* LISTED ENTRIES
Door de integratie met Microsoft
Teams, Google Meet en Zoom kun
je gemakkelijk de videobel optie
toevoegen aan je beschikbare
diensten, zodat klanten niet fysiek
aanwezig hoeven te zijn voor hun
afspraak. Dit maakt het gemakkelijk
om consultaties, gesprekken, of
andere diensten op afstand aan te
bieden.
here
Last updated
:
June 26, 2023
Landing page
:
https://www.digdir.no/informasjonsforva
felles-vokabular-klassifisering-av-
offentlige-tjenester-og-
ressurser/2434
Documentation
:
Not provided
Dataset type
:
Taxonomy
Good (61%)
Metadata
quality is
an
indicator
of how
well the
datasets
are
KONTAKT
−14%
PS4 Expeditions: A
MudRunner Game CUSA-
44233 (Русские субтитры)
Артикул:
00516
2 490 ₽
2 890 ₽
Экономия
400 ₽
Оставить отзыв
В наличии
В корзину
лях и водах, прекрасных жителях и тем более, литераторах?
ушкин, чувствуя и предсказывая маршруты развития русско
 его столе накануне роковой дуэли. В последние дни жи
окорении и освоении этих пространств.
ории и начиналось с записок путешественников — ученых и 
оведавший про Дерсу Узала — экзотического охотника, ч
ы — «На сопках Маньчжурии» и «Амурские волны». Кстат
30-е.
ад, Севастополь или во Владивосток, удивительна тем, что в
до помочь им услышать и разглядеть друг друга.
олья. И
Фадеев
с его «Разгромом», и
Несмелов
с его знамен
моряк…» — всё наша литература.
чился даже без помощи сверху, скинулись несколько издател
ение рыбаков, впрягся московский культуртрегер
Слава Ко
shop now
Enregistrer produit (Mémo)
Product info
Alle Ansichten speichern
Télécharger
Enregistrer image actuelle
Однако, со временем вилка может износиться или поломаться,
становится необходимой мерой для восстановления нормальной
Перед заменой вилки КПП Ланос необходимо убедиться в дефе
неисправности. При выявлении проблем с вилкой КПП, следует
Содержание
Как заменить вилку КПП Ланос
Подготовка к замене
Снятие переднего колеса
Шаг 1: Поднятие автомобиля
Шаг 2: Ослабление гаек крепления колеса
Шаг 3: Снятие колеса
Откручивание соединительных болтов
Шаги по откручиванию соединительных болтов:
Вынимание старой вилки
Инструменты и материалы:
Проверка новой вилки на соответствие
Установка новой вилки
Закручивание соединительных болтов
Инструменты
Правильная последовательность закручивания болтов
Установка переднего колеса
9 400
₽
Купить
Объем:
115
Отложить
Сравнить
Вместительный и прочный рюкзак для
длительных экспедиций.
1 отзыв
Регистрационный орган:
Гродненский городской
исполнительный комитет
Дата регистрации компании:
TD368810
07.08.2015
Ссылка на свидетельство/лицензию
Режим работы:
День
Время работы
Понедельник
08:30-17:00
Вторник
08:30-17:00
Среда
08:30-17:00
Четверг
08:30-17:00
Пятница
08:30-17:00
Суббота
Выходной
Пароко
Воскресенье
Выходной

* REQUIREMENT
Nothing may be dropped or altered; repeat every record in full.

* SOLUTION TO THIS EXERCISE
Door de integratie met Microsoft
Teams, Google Meet en Zoom kun
je gemakkelijk de videobel optie
toevoegen aan je beschikbare
diensten, zodat klanten niet fysiek
aanwezig hoeven te zijn voor hun
afspraak. Dit maakt het gemakkelijk
om consultaties, gesprekken, of
andere diensten op afstand aan te
bieden.
here
Last updated
:
June 26, 2023
Landing page
:
https://www.digdir.no/informasjonsforva
felles-vokabular-klassifisering-av-
offentlige-tjenester-og-
ressurser/2434
Documentation
:
Not provided
Dataset type
:
Taxonomy
Good (61%)
Metadata
quality is
an
indicator
of how
well the
datasets
are
KONTAKT
−14%
PS4 Expeditions: A
MudRunner Game CUSA-
44233 (Русские субтитры)
Артикул:
00516
2 490 ₽
2 890 ₽
Экономия
400 ₽
Оставить отзыв
В наличии
В корзину
лях и водах, прекрасных жителях и тем более, литераторах?
ушкин, чувствуя и предсказывая маршруты развития русско
 его столе накануне роковой дуэли. В последние дни жи
окорении и освоении этих пространств.
ории и начиналось с записок путешественников — ученых и 
оведавший про Дерсу Узала — экзотического охотника, ч
ы — «На сопках Маньчжурии» и «Амурские волны». Кстат
30-е.
ад, Севастополь или во Владивосток, удивительна тем, что в
до помочь им услышать и разглядеть друг друга.
олья. И
Фадеев
с его «Разгромом», и
Несмелов
с его знамен
моряк…» — всё наша литература.
чился даже без помощи сверху, скинулись несколько издател
ение рыбаков, впрягся московский культуртрегер
Слава Ко
shop now
Enregistrer produit (Mémo)
Product info
Alle Ansichten speichern
Télécharger
Enregistrer image actuelle
Однако, со временем вилка может износиться или поломаться,
становится необходимой мерой для восстановления нормальной
Перед заменой вилки КПП Ланос необходимо убедиться в дефе
неисправности. При выявлении проблем с вилкой КПП, следует
Содержание
Как заменить вилку КПП Ланос
Подготовка к замене
Снятие переднего колеса
Шаг 1: Поднятие автомобиля
Шаг 2: Ослабление гаек крепления колеса
Шаг 3: Снятие колеса
Откручивание соединительных болтов
Шаги по откручиванию соединительных болтов:
Вынимание старой вилки
Инструменты и материалы:
Проверка новой вилки на соответствие
Установка новой вилки
Закручивание соединительных болтов
Инструменты
Правильная последовательность закручивания болтов
Установка переднего колеса
9 400
₽
Купить
Объем:
115
Отложить
Сравнить
Вместительный и прочный рюкзак для
длительных экспедиций.
1 отзыв
Регистрационный орган:
Гродненский городской
исполнительный комитет
Дата регистрации компании:
TD368810
07.08.2015
Ссылка на свидетельство/лицензию
Режим работы:
День
Время работы
Понедельник
08:30-17:00
Вторник
08:30-17:00
Среда
08:30-17:00
Четверг
08:30-17:00
Пятница
08:30-17:00
Суббота
Выходной
Пароко
Воскресенье
Выходной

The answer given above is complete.